I've been seeing this near homophonic confusion happening all over the place recently.

That is all, carry on.


----------



## Florida173 (Feb 3, 2021)

Board and Seize said:


> Grammar nazi time:
> 
> "precedent" != "precedence"
> 
> ...



fair enough. I stand by my usage in its altered intended meaning. Canada needs to get it's priorities straight


----------



## GOTWA (Feb 3, 2021)

The Jalisco New Generation, Sinaloa, Los Zetas, etc...Good to go.​


----------



## Brill (Feb 3, 2021)

Board and Seize said:


> I've been seeing this near homophonic confusion happening all over the place recently.


Irregardless, they’re have been many negative affects, for all intensive purposes, up on the bored here too four based on principals alone.


----------



## SpitfireV (Feb 3, 2021)

Brill said:


> Irregardless, they’re have been many negative affects, for all intensive purposes, up on the bored here too four based on principals alone.



Trudeau, the list if you will sir.


----------



## GOTWA (Feb 3, 2021)

Brill said:


> Irregardless, they’re have been many negative affects, for all intensive purposes, up on the bored here too four based on principals alone.

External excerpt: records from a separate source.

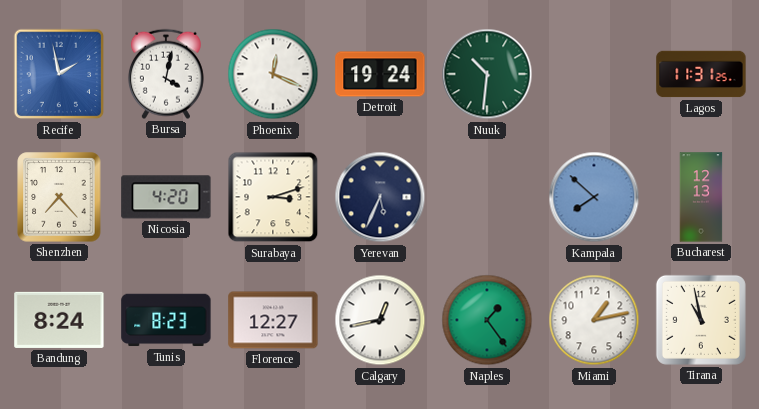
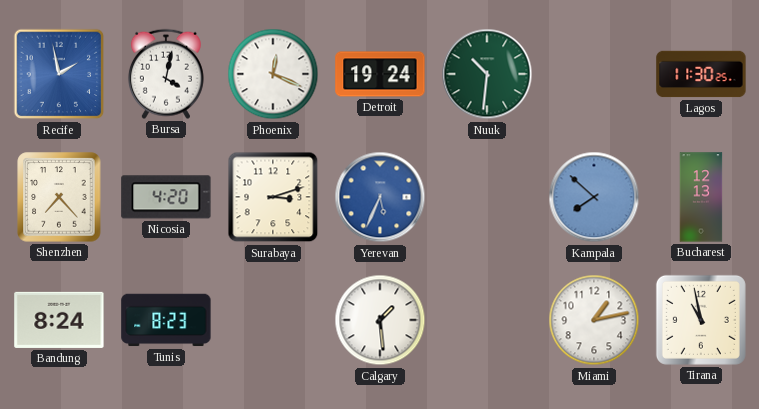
Lagos: 11:31 -> 11:30
Yerevan dial: navy -> blue
Florence: 12:27 -> none
Calgary: 12:43 -> 1:29
Naples: 1:24 -> none
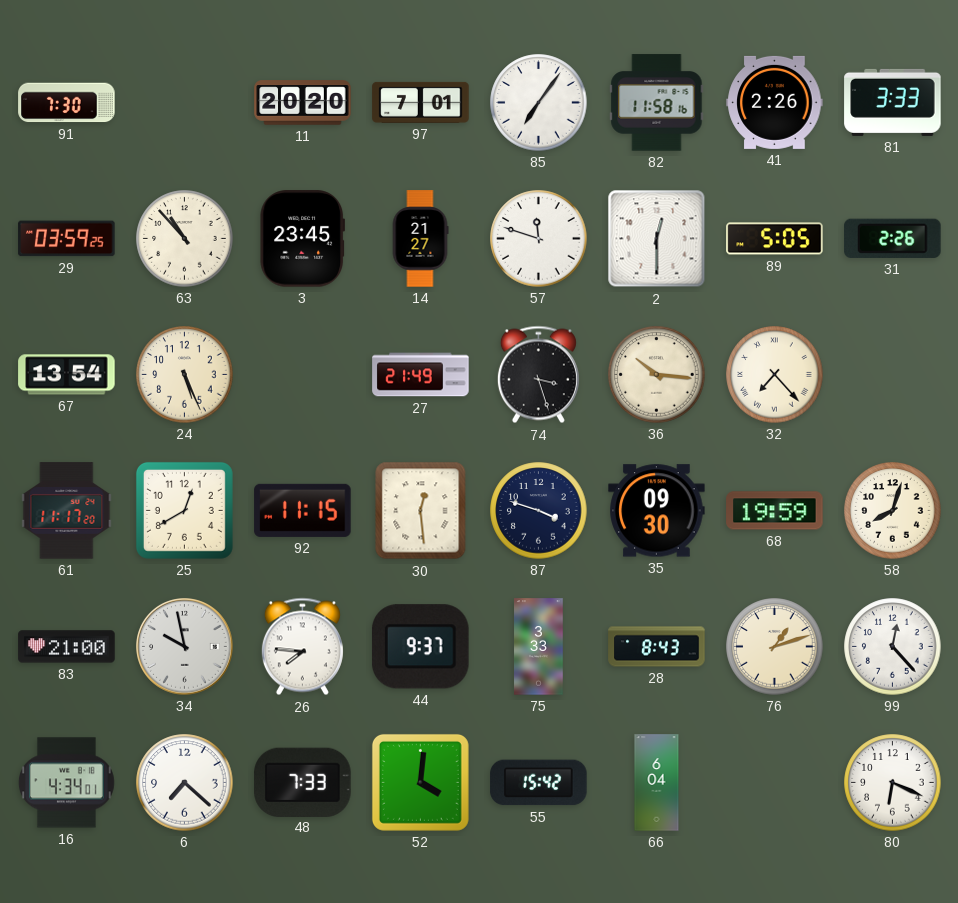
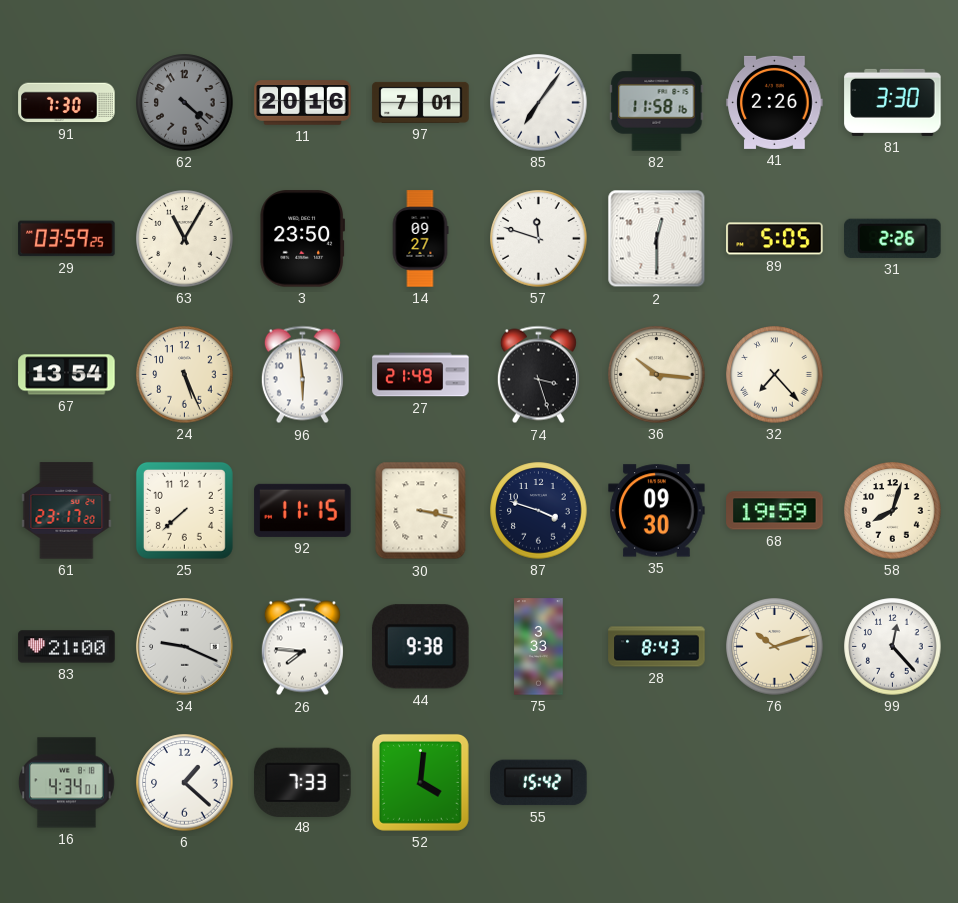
62: none -> 4:22
11: 20:20 -> 20:16
81: 3:33 -> 3:30
63: 10:53 -> 11:05
3: 23:45 -> 23:50
14: 21:27 -> 09:27
96: none -> 5:59
61: 11:17 -> 23:17
25: 12:40 -> 7:38
30: 12:29 -> 3:17
34: 9:58 -> 9:19
44: 9:37 -> 9:38
76: 1:12 -> 10:12
6: 7:22 -> 1:22
66: 6:04 -> none
80: 6:19 -> none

I agree. It's a doggy dog world out there. You have to do diligence or you could become the escape goat. Me? I'm just biting my time so I can pass mustard.


----------



## Ooh-Rah (Feb 3, 2021)

STAHP!!!

You guys are making my brain hurt!


----------



## Board and Seize (Feb 3, 2021)

...and that's what I get for being a pedant


----------



## Grunt (Feb 4, 2021)

Board and Seize said:


> ...and that's what I get for being a pedant


No worries, Brother...I still respect your attention to detail in all matters.....


----------



## AWP (Feb 4, 2021)

Board and Seize said:


> ...and that's what I get for being a pedant



So, you can't go within 500m of an elementary school?


----------



## Brill (Feb 5, 2021)

AWP said:


> So, you can't go within 500m of an elementary school?

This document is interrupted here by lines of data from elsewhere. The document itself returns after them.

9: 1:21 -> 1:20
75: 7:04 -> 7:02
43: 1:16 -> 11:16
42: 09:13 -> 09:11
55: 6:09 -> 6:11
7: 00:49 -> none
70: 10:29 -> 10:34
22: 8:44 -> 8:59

I thought those were podiatrists?


----------



## Gunz (Feb 5, 2021)

View attachment 38842


----------



## AWP (Feb 5, 2021)

Brill said:


> I thought those were podiatrists?



No. Those are engaged in sexual relationships with boys. Pedants are sexually attracted to children.

At least, I think that's how it works.


----------



## Kraut783 (Feb 5, 2021)

All these right wing/white supremist/domestic terrorism guys/groups/militias....I wish the US would just treat them like a criminal gang...stop making them more than what they are.


----------



## Florida173 (Feb 6, 2021)

Kraut783 said:


> All these right wing/white supremist/domestic terrorism guys/groups/militias....I wish the US would just treat them like a criminal gang...stop making them more than what they are.

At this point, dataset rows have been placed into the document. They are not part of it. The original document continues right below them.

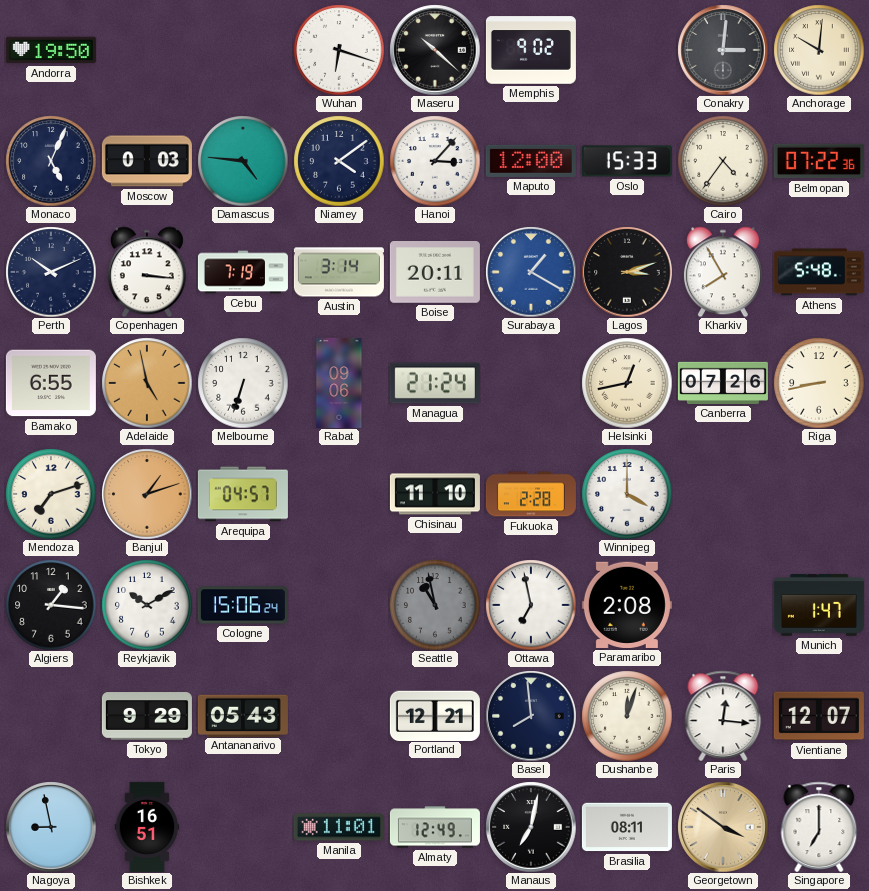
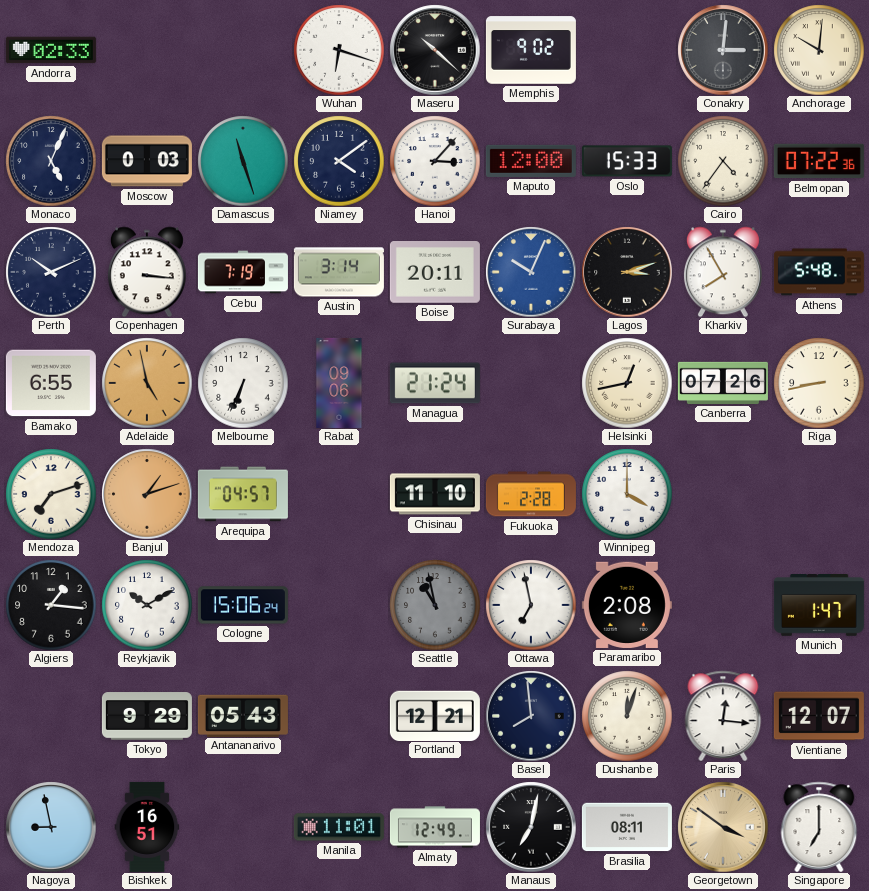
Andorra: 19:50 -> 02:33
Damascus: 4:46 -> 11:27
Surabaya: 1:20 -> 10:04
Melbourne: 6:33 -> 6:34
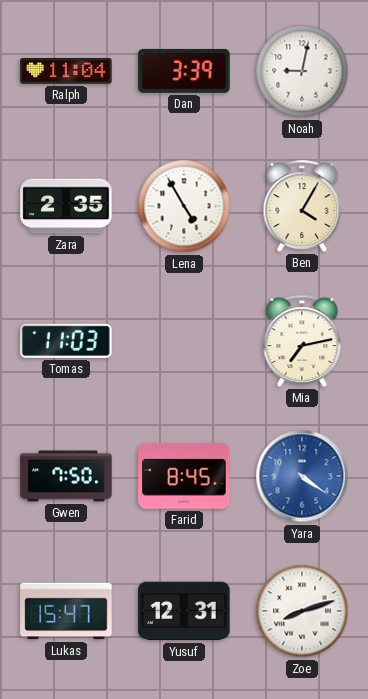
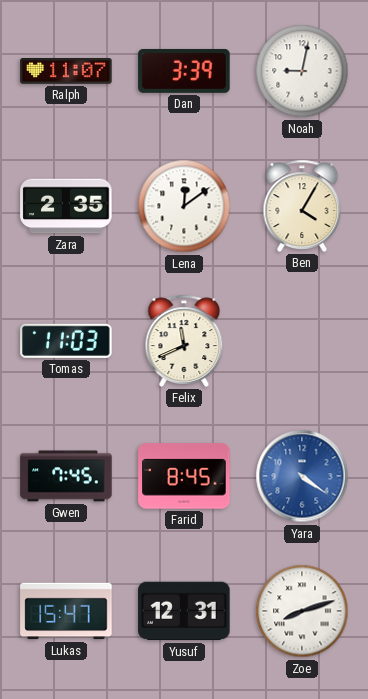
Ralph: 11:04 -> 11:07
Lena: 4:55 -> 12:09
Felix: none -> 11:41
Mia: 7:13 -> none
Gwen: 7:50 -> 7:45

Don't they already do that for ones that do criminal activity?


----------



## Brill (Feb 6, 2021)

Kraut783 said:


> All these right wing/white supremist/domestic terrorism guys/groups/militias....I wish the US would just treat them like a criminal gang...stop making them more than what they are.



I thought we were just gonna Pred ‘em?


__ https://twitter.com/i/web/status/1357738390599340032


----------



## Brill (Feb 6, 2021)

AWP said:


> No. Those are engaged in sexual relationships with boys. Pedants are sexually attracted to children.
> 
> At least, I think that's how it works.



These guys explain it perfectly.


----------



## Kraut783 (Feb 6, 2021)

Florida173 said:


> Don't they already do that for ones that do criminal activity?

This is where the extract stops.